Last week, the ice climber Stas Beskin made stomach-turning ascents of a a series of three pencil-thin pillars in Cap-à-l’Aigle, Quebec. Using what he describes to Rock and Ice as a “new technique” that will “redefine hard ice climbing” and allow “one to climb stuff that was considered suicidal before,” he soloed each of the delicate pillars one after the other. (Beskin has not elaborated on this new technique yet, but promised he will reveal more information soon.)
Beskin had all but resigned himself to hanging up ice his tools for the season, when a friend sent him a picture of the sea-cliff pillars. “I told my buddy, ‘We have to change the plans and go check these things,'” Beskin says. “These things looked insane!”
While the pillars looked insane, the truly insane thing is to think that someone would willingly climb them. Protection on such features is impossible, and the margin for error is all but nonexistent. Yet they are precisely the kind of features that Beskin pines for all year long: “I’ve been hunting this kind of stuff the whole winter. Went to Alberta and other places. It’s very unique, very rare, to find things like this.”

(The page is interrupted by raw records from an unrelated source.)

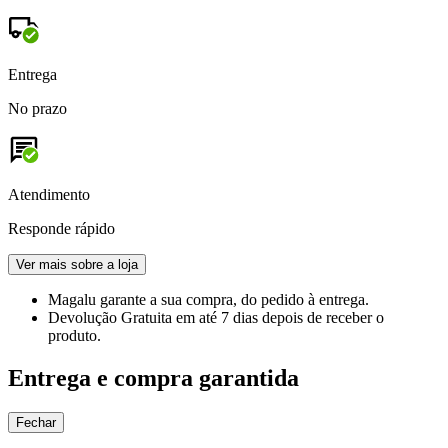
Entrega
No prazo
Atendimento
Responde rápido
Ver mais sobre a loja
Magalu garante
a sua compra, do pedido à entrega.
Devolução Gratuita
em até 7 dias depois de receber o
produto.
Entrega e compra garantida
Fechar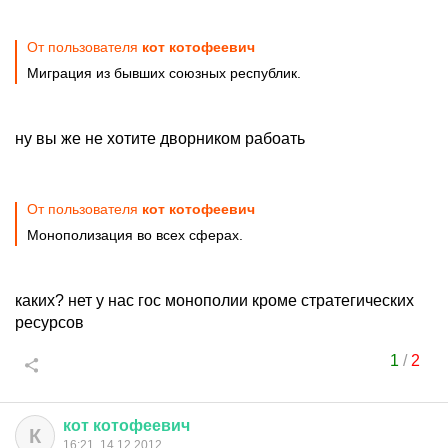
От пользователя
кот котофеевич
Миграция из бывших союзных республик.
ну вы же не хотите дворником рабоать
От пользователя
кот котофеевич
Монополизация во всех сферах.
каких? нет у нас гос монополии кроме стратегических
ресурсов
1
/
2
кот
котофеевич
К
16:21, 14.12.2012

Beskin knew the pillars had been top-roped very recently, so was optimistic that they’d still be in climbable conditions when he got there. But climbable conditions in Beskin’s view would likely be the opposite for most any other climber. The pillars are located right on the ocean and receive all-day sun. “When the tide is high,” Beskin says, “they are literally coming straight out of the water.” When he arrived he inspected the first formation as best he could: “I tapped on it—I felt it of course shaking, but you know….”
Even with his new tehnique, Beskin admits that the climbing was uniquely scary. He explains, “The climbs were very, very thin at the base. Even with my technique I could feel them shaking.” But once he was a few meters up each one, he began to feel more and more solid.
The video above is of the third pillar of the day. The first one was the highest.